En application des dispositions de l’article L. 743-12 du code de l’entrée et du séjour des étrangers et du droit d’asile, en cas de violation des formes prescrites par la loi à peine de nullité ou d’inobservation des formalités substantielles, le magistrat du siège du tribunal judiciaire saisi d’une demande sur ce motif ou qui relève d’office une telle irrégularité ne peut prononcer la mainlevée du placement ou du maintien en rétention que lorsque celle-ci a eu pour effet de porter substantiellement atteinte aux droits de l’étranger dont l’effectivité n’a pu être rétablie par une régularisation intervenue avant la clôture des débats.
Il ressort des dispositions précitées que l’administration n’a pas expressément l’obligation de communiquer les coordonnées des autorités consulaires mais doit donner les moyens effectifs à l’étranger pour pouvoir contacter son consulat ou toute personne de son choix en mettant notamment un téléphone à disposition.
En l’espèce, il résulte des éléments du dossier que lors de la notification de ses droits en rétention qui a été effectuée le 21 mai 2026 à 11h00 lors de l’arrivée au CRA d'[Localité 2] de Mme [W] [V], il a été remis à l’intéressée un formulaire en langue Oromo et un autre formulaire en langue Ahmarique (page 44 et 45) qui ne mentionnent cependant pas le droit pour la personne de voir un médecin, ni celui de contacter son consulat, ni celui de s’entretenir avec un membre de sa famille ou une personne de son choix. Par ailleurs ne figurent pas les coordonnées du consulat ou de l’ambassade d’Ethiopie.
Il y a lieu en conséquence de considérer que cette irrégularité dans la notification des droits, invalide la procéduire suivie et cause nécessairement un grief à Mme [W] [V] , celle-ci n’ayant pas été en mesure de comprendre et d’exercer l’ensemble des droits qui lui sont reconnus par le CESEDA à l’occasion de son placement en rétention administrative, sans qu’il soit nécessaire de répondre aux autres moyens soulévés en cause d’appel.
Dans ces conditions, il y a lieu d’infirmer l’ordonnance dont appel et de dire n’y avoir lieu à maintenir l’intéressée en rétention.
PAR CES MOTIFS :
Statuant publiquement, par ordonnance réputée contradictoire et en dernier ressort,
Déclare recevable l’appel interjeté par Mme [W] [V] à l’encontre de l’ordonnance rendue le 26 Mai 2026 par le magistrat du siège du tribunal judiciaire de Rouen ordonnant son maintien en rétention pour une durée de vingt six jours,
Infirme la décision entreprise en toutes ses dispositions,
Déclare irrecevable la requête en prolongation de la mesure,
Dit n’y avoir lieu au maintien en rétention de Mme [W] [V] ,
Rappelle à Mme [W] [V] qu’elle à l’obligation de quitter le territoire français,
Fait à [Localité 3], le 28 Mai 2026 à 12 heures.

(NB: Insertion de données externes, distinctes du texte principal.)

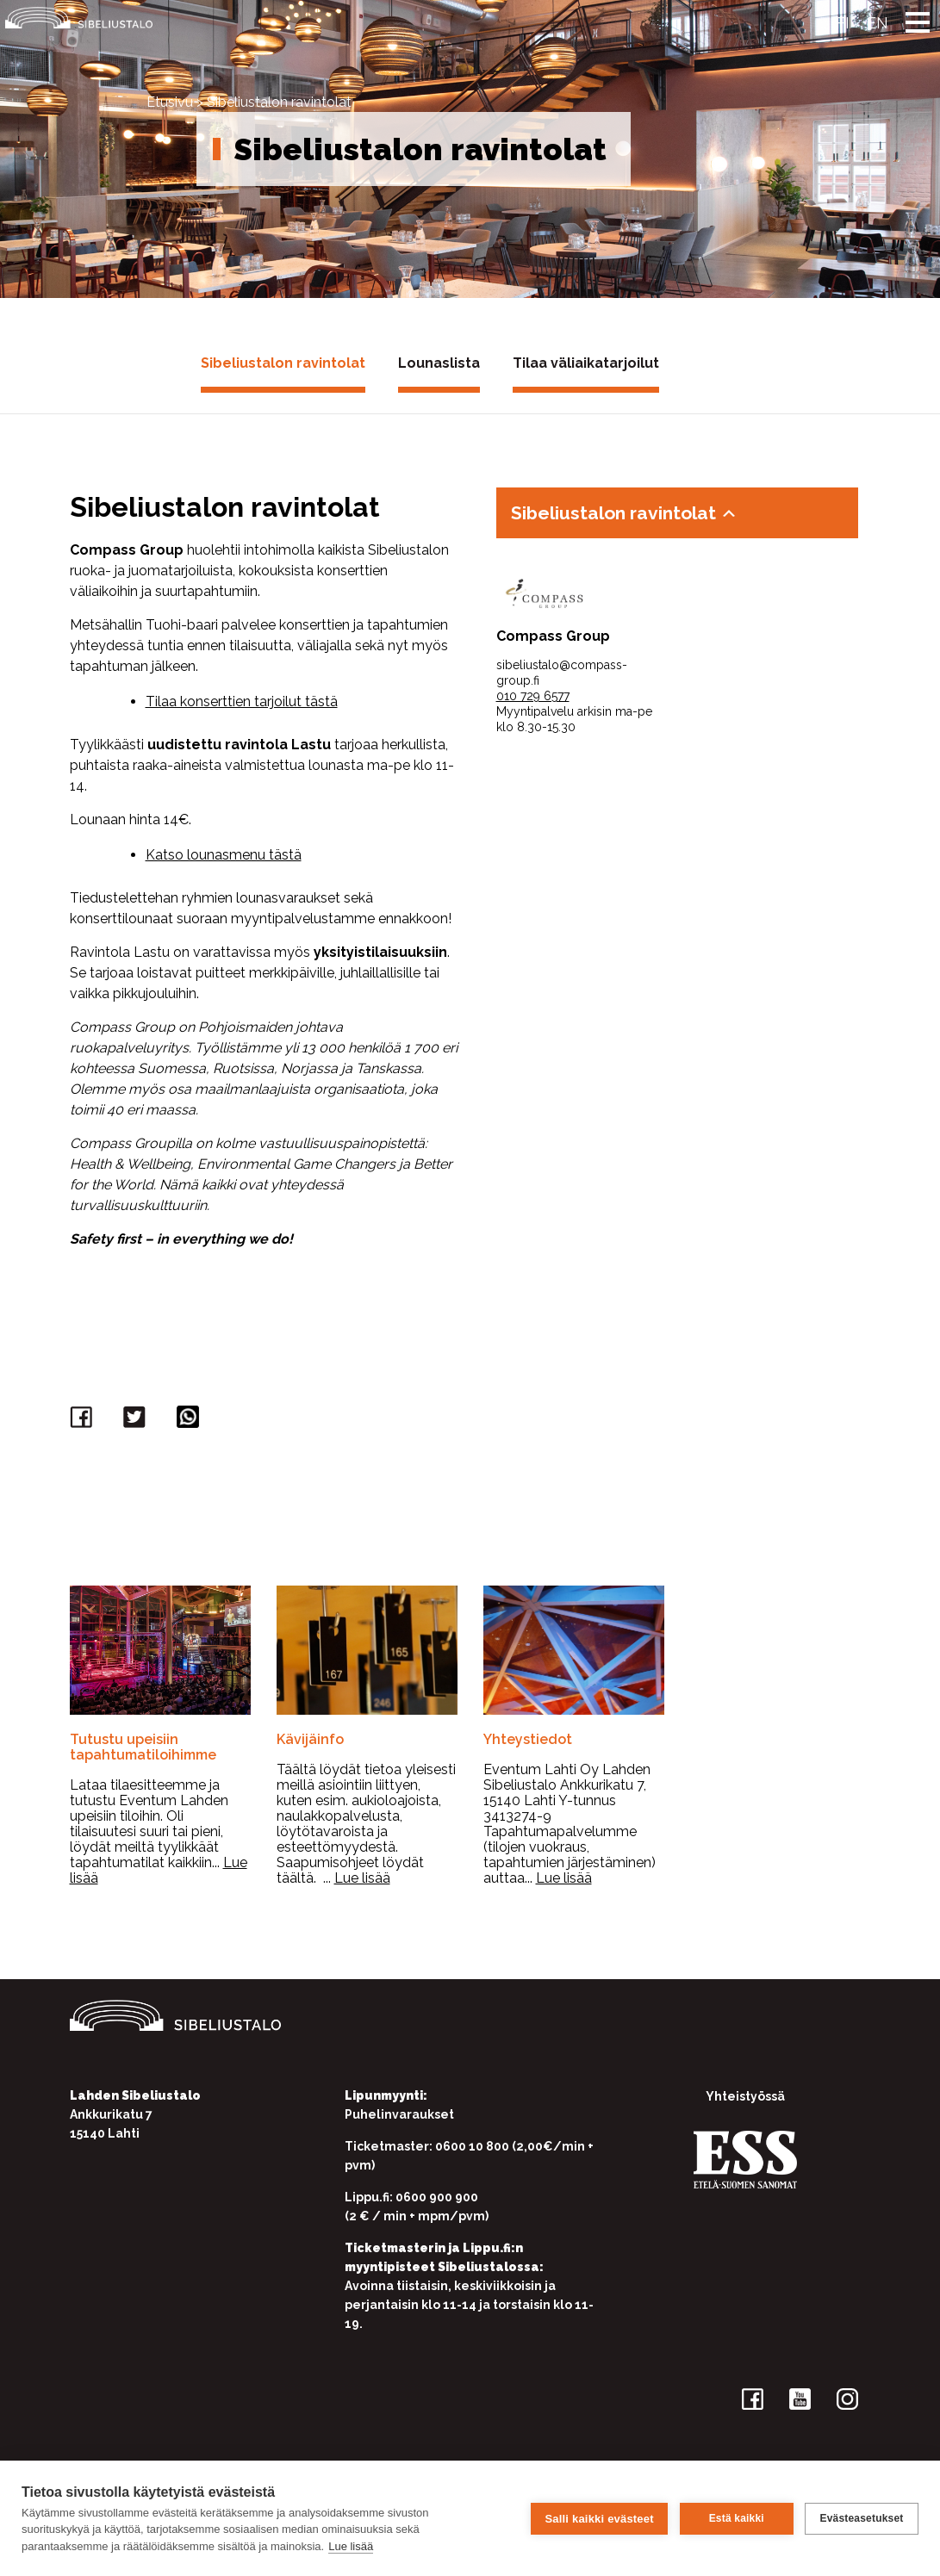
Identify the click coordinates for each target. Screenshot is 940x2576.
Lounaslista (439, 363)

LE GREFFIER, LE CONSEILLER,
NOTIFICATION
La présente ordonnance est immédiatement notifiée contre récépissé à toutes les parties qui en reçoivent une expédition et sont informées de leur droit de former un pourvoi en cassation dans les deux mois de la présente notification et dans les conditions fixées par les articles 973 et suivants du code de procédure civile.